The universe is a sphere- not flat

What is the shape of the Universe?


The Universe is the home we’ve ever known. The Universe is everything we can touch, feel, sense, measure, or detect. It includes living things, planets, stars, galaxies, dust clouds, light, and even time. It contains billions of galaxies, each providing millions or billions of stars. The space between the stars and galaxies is mostly empty.

The Universe is incredibly vast and expanding continuously. Scientists have long argued that how the Universe looks like, what shape it has.

After so long, these questions seem to be answered. Many scientists believe that the Universe is flat. But this is not true. Recently, a trio of researchers with the University of Manchester, Università di Roma ‘La Sapienza,’ and Sorbonne Universities has sparked a significant debate among cosmologists by claiming that data from the Planck space observatory suggests the Universe is a sphere—not flat, as current conventional theory suggests.

Scientists studied the data that was sent back to Earth from the Planck space observatory, which mapped cosmic microwave background radiation over the years 2009 to 2013. After studying, they came to disagree with conventional thinking. They claimed that there is proof that the Universe is closed—that it is shaped like a sphere. They suggest that if shining two lights into the dark of space, the light would eventually return around to you from behind.

Scientists observed the data that showed a discrepancy between the concentration of dark matter and dark energy and outward expansion; there was more gravitational lensing than theory has predicted.

According to scientists, such imbalance would have the Universe collapsing in on itself, resulting in a sphere shape. The study also suggested that there are other problems with the flat theory as well.
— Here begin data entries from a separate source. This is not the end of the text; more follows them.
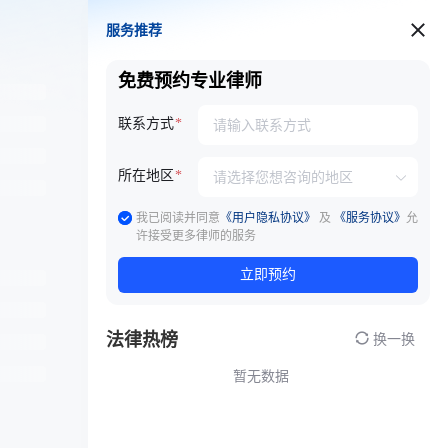
服务推荐
服务推荐
免费预约专业律师
联系方式
所在地区
我已阅读并同意
《用户隐私协议》
及
《服务协议》
允
许接受更多律师的服务
立即预约
法律热榜
换一换
暂无数据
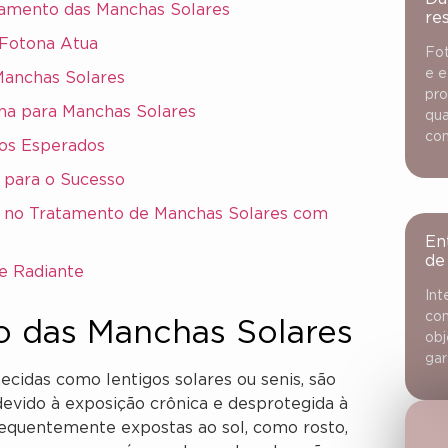
tamento das Manchas Solares
re
 Fotona Atua
Fot
e e
Manchas Solares
pro
na para Manchas Solares
qua
con
dos Esperados
 para o Sucesso
n no Tratamento de Manchas Solares com
En
de
e Radiante
Int
con
io das Manchas Solares
obj
gar
cidas como lentigos solares ou senis, são
evido à exposição crônica e desprotegida à
requentemente expostas ao sol, como rosto,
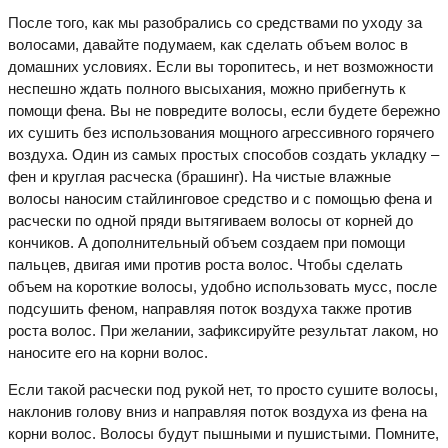
После того, как мы разобрались со средствами по уходу за
волосами, давайте подумаем, как сделать объем волос в
домашних условиях. Если вы торопитесь, и нет возможности
неспешно ждать полного высыхания, можно прибегнуть к
помощи фена. Вы не повредите волосы, если будете бережно
их сушить без использования мощного агрессивного горячего
воздуха. Один из самых простых способов создать укладку –
фен и круглая расческа (брашинг). На чистые влажные
волосы наносим стайлинговое средство и с помощью фена и
расчески по одной пряди вытягиваем волосы от корней до
кончиков. А дополнительный объем создаем при помощи
пальцев, двигая ими против роста волос. Чтобы сделать
объем на короткие волосы, удобно использовать мусс, после
подсушить феном, направляя поток воздуха также против
роста волос. При желании, зафиксируйте результат лаком, но
наносите его на корни волос.
Если такой расчески под рукой нет, то просто сушите волосы,
наклонив голову вниз и направляя поток воздуха из фена на
корни волос. Волосы будут пышными и пушистыми. Помните,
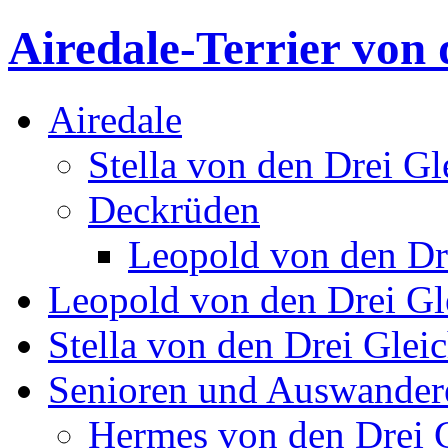
Airedale-Terrier von 
Airedale
Stella von den Drei Gl
Deckrüden
Leopold von den Dr
Leopold von den Drei Gl
Stella von den Drei Glei
Senioren und Auswander
Hermes von den Drei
For example, scientists were unable to quantify the Hubble constant precisely; each team that tries finds a different answer.

Also, there have been problems with reconciling surveys of dark energy with a flat model.

Scientists, although acknowledged that there is a requirement of new technology or devices to measure microwave background radiation in ways not subject to debate.

Scientists published their results in the journal Nature Astronomy.